I’m heading for the ditch and making mechanic’s judgments!
Wulff thought bitterly but by then the van was already swerving right, at the point of lost control, heading—still at thirty or forty miles an hour—toward the guardrail.

He still could have bailed out. That was what he would remember about this the longest. He had the van still marginally under control; by downshifting to first and hoping the clutch would catch he might have regained enough torque to yank the steering wheel left, force response out of the vehicle. He could have come left in the van then, shutting off approaching traffic and bailed out by passing the Cadillac but even as he stared he could see that it would be too close, he would probably sideswipe the old machine, and that would put the Cadillac in the ditch.

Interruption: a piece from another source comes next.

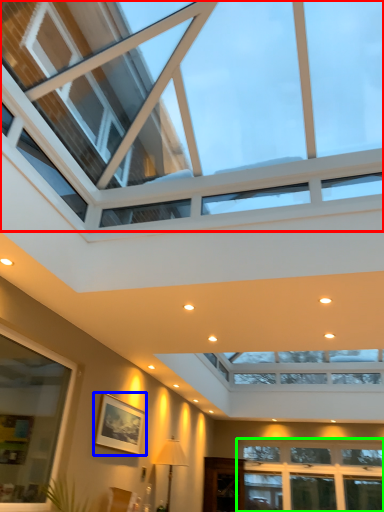 Question: Considering the real-world distances, which object is farthest from window (highlighted by a red box)? picture frame (highlighted by a blue box) or window (highlighted by a green box)?

Choices:
 (A) picture frame
 (B) window

Answer: (B) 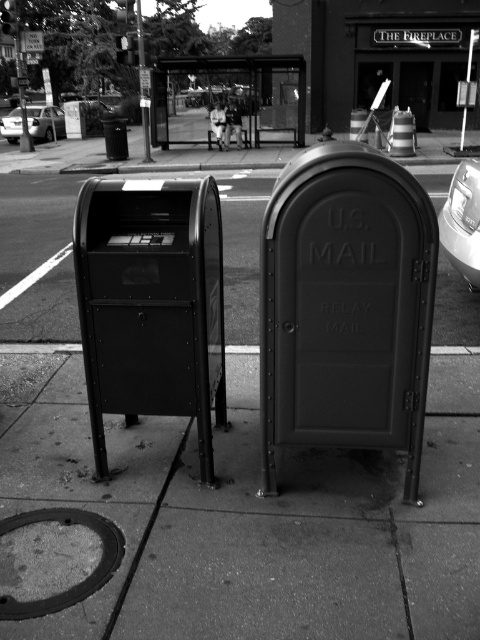 You are a delivery person who needs to park your metallic silver sedan at left as close as possible to the matte black mailbox at left without blocking the sidewalk. The sidewalk has a width of 5 feet. Can you park your car close enough to the mailbox while staying within the sidewalk?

In an instant’s calculation he saw all of this and his foot was reaching for the clutch, reaching for the manuever which could keep him on the road but then, staring intently through the windshield, he saw as in close-up one of the children at the rear deck. It was a boy, five or six years old, looking at him with solemn eyes, transfixed by the proximity of the van, the sight of Wulff bearing down upon them. And what he saw in the eyes was, at least in that dazzle of light, that imploded moment, the thing that he had seen in Marie Calvante’s as she lay on the floor: another hurt, vulnerable, tormented creature and he could not do it.

He could not do it. He could do it to the idiot driver and his dumb wife in a moment but not to the child. Not to children. In the two seconds that elapsed from the moment all of this began Wulff came to the realization that there were limits to what he could do, either in vengeance or self-defense and after finding one pole with Versallo, he had found another in the child’s eyes. He held the wheel grimly, tensely, half-saluted in a bizarre gesture and almost majestically the van, bearing right, away from the child and toward the Cadillac’s safety hit the soft shoulder, bounced the guard rail, leaped, flamed, and began to roll.